I dont think that its a too valid question to someone whos doing a synthesis of a bygone world. There are many exobiologists whove made predictions of what life would look like on another planet or on the earth if the O2 levels would again spike as they did in the CArboniferous and the Devonian.
Ive seen "futuristic depictions of lifeforms" that became adapted to a new environment. .
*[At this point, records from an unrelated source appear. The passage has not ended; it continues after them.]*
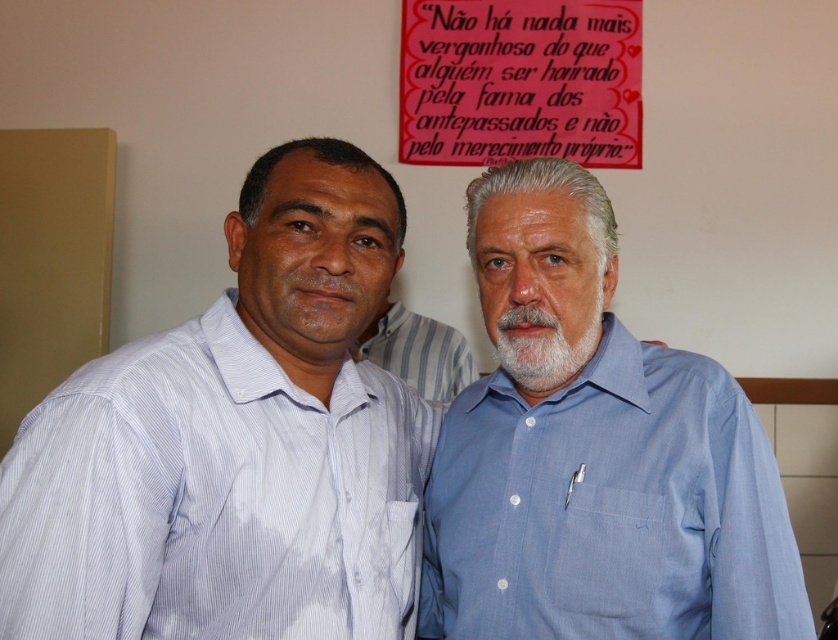 Question: Is striped cotton shirt at center smaller than white soft beard at center?

Choices:
 (A) yes
 (B) no

Answer: (B)

Question: Which of the following is the farthest from the observer?

Choices:
 (A) matte red poster at upper center
 (B) white striped shirt at left

Answer: (A)

Question: Considering the real-world distances, which object is farthest from the white soft beard at center?

Choices:
 (A) striped cotton shirt at center
 (B) matte red poster at upper center
 (C) blue cotton shirt at right
 (D) white striped shirt at left

Answer: (B)

Question: Can you confirm if blue cotton shirt at right is wider than matte red poster at upper center?

Choices:
 (A) yes
 (B) no

Answer: (B)

Question: Estimate the real-world distances between objects in this image. Which object is closer to the white soft beard at center?

Choices:
 (A) white striped shirt at left
 (B) striped cotton shirt at center
 (C) blue cotton shirt at right

Answer: (C)

Question: Where is blue cotton shirt at right located in relation to striped cotton shirt at center in the image?

Choices:
 (A) above
 (B) below

Answer: (B) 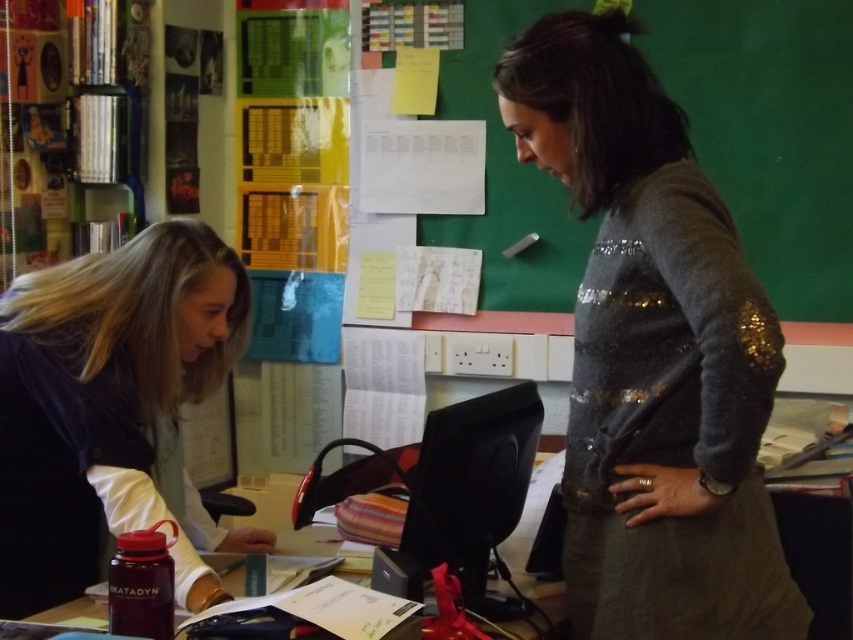 You are organizing a classroom and need to know which object occupies more horizontal space between the green matte bulletin board at upper center and the black glossy monitor at center. Based on their widths, which one is wider?

The green matte bulletin board at upper center is wider than the black glossy monitor at center because its width surpasses the monitor.

What is located at the point with coordinates (770, 131) in the image?

The point at coordinates (770, 131) corresponds to the green matte bulletin board at upper center.

You are standing in front of the desk in the classroom. You see two points marked on the desk surface. One is at coordinate point (543, 232) and the other is at point (416, 508). Which point is closer to you?

Point (543, 232) is further to the camera than point (416, 508), so the point closer to you is point (416, 508).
............................

Moving from the billion-year scale to the century dimension: all this study of past events should at least enable us to formulate some predictions, however tentative, and however short-term. There's such a thing as exogenous shocks - say a giant solar flare fries our satellites and zaps transformers paralyzing the grid for weeks, and while they can't be predicted their effects can be modeled. There are also - still at the centuries scale - man-made influences, like science and technology, and their effects can be modeled somewhat more easily. An example is this book I'm reading right now:
http://media.us.macmillan.com/jackets/258H/9780374290023.jpg

Those "futuristic life-forms" are so speculative nobody will come up with a probability distribution for them. I haven't followed your past discussions with Ionus, and never looked into any of the related threads, so can't comment on them, but think the question of prediction remains a valid one.